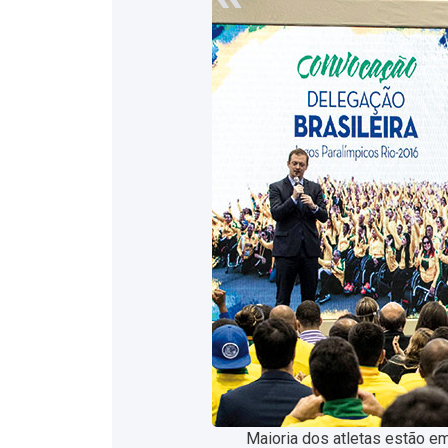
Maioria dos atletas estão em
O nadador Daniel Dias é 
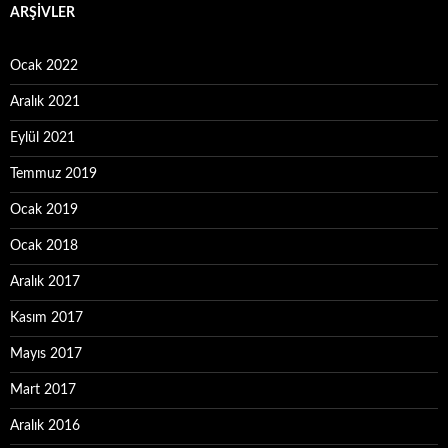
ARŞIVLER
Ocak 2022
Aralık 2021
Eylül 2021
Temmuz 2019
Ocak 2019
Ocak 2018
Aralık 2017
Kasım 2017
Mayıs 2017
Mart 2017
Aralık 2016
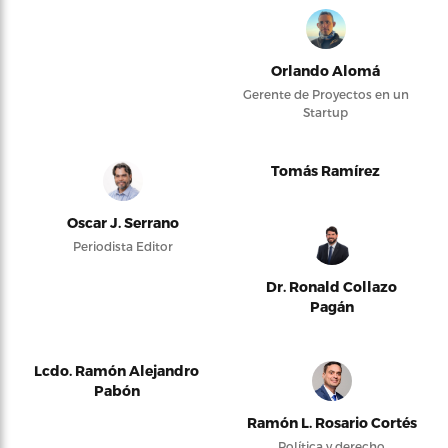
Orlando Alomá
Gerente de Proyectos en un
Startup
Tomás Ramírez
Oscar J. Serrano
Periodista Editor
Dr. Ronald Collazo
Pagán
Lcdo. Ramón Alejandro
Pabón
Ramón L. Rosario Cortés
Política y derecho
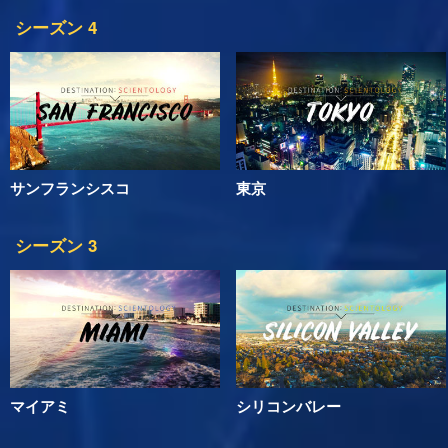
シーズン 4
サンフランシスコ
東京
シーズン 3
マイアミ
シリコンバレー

- - - - -

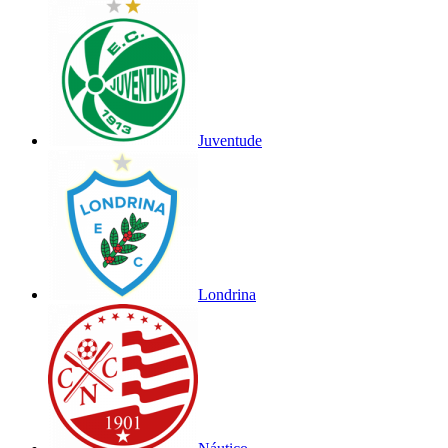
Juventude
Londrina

- - - - -

• _Work instruction_
Go through the listing above and state how many of its lines contain "Ramón", with no other words.

• _Solution for this exercise_
2